◆ Your objective ◆
Your answer must contain only the lines from the one containing "Küfür, hakaret, rencide" through the end of the entries below, reproduced character for character.

◆ Records for processing ◆
════
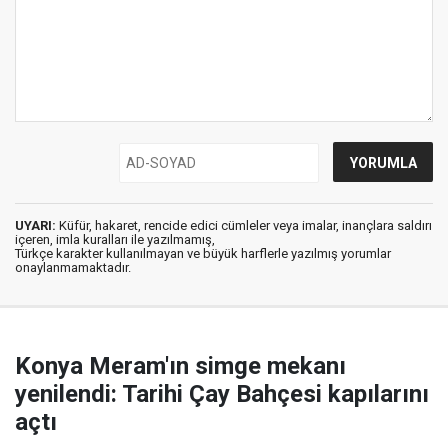
UYARI:
Küfür, hakaret, rencide edici cümleler veya imalar, inançlara saldırı
içeren, imla kuralları ile yazılmamış,
Türkçe karakter kullanılmayan ve büyük harflerle yazılmış yorumlar
onaylanmamaktadır.
Konya Meram'ın simge mekanı
yenilendi: Tarihi Çay Bahçesi kapılarını
açtı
════
◆ Reply ◆
Küfür, hakaret, rencide edici cümleler veya imalar, inançlara saldırı
içeren, imla kuralları ile yazılmamış,
Türkçe karakter kullanılmayan ve büyük harflerle yazılmış yorumlar
onaylanmamaktadır.
Konya Meram'ın simge mekanı
yenilendi: Tarihi Çay Bahçesi kapılarını
açtı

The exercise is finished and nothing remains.